*** RECORDS FOR THIS EXERCISE Section Begins ***
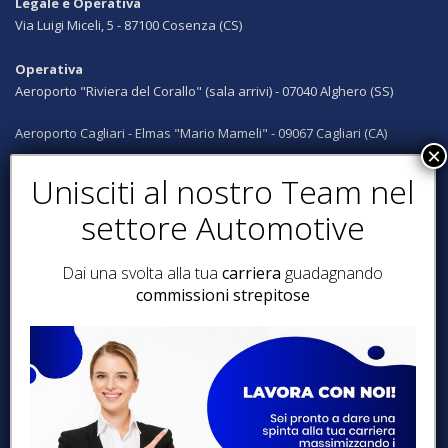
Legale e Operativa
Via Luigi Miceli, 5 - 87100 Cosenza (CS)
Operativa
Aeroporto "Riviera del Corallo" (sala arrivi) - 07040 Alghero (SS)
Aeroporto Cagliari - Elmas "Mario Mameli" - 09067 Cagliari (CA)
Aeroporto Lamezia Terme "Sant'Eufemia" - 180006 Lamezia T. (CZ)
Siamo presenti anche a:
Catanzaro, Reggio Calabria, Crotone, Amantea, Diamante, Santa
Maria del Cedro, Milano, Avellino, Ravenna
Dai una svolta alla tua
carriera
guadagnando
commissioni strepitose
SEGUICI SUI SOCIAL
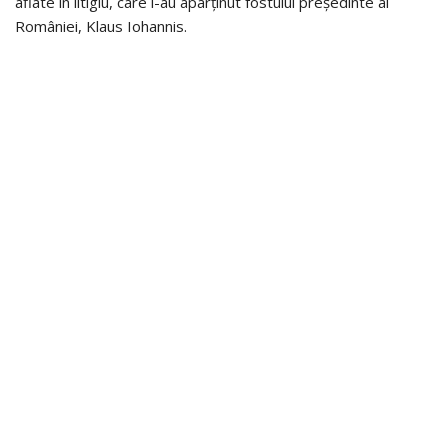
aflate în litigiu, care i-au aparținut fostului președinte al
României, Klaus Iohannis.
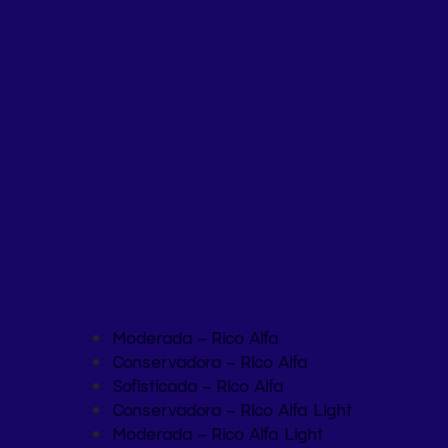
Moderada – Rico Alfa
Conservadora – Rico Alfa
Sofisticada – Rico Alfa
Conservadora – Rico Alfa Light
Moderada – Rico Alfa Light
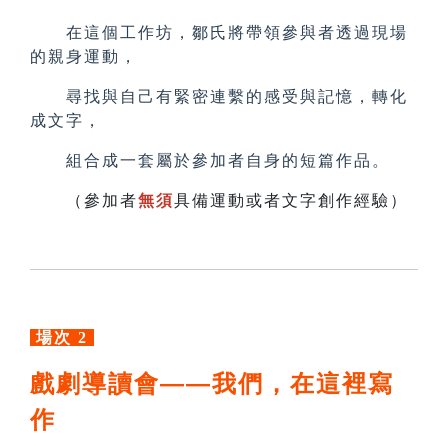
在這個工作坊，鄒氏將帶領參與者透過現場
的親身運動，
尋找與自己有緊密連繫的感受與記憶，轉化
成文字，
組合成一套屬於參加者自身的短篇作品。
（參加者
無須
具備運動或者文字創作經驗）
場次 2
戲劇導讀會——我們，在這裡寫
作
*** RECORDS FOR THIS EXERCISE Section Ends ***
*** RECORDS FOR THIS EXERCISE Section Begins ***
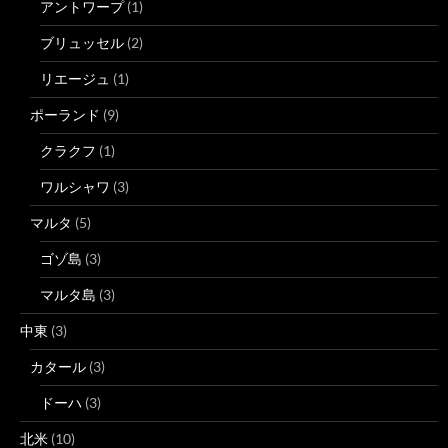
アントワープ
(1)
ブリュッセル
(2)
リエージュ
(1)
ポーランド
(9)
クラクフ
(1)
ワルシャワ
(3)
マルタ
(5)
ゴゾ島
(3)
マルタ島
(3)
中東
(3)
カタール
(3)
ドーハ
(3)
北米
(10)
*** RECORDS FOR THIS EXERCISE Section Ends ***
*** RECORDS FOR THIS EXERCISE Section Begins ***
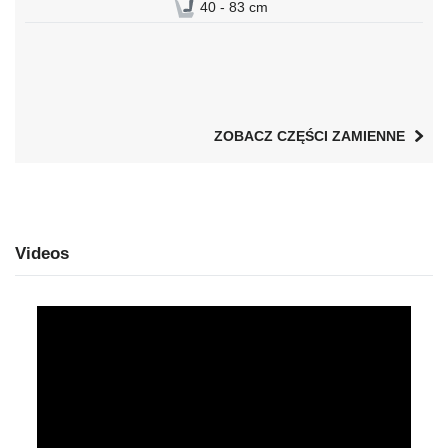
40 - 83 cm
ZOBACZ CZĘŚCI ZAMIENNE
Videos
*** RECORDS FOR THIS EXERCISE Section Ends ***
■ **WORK ORDER**
Return each line of the entries that holds the string "Aeroporto".

■ **ANSWER**
Aeroporto "Riviera del Corallo" (sala arrivi) - 07040 Alghero (SS)
Aeroporto Cagliari - Elmas "Mario Mameli" - 09067 Cagliari (CA)
Aeroporto Lamezia Terme "Sant'Eufemia" - 180006 Lamezia T. (CZ)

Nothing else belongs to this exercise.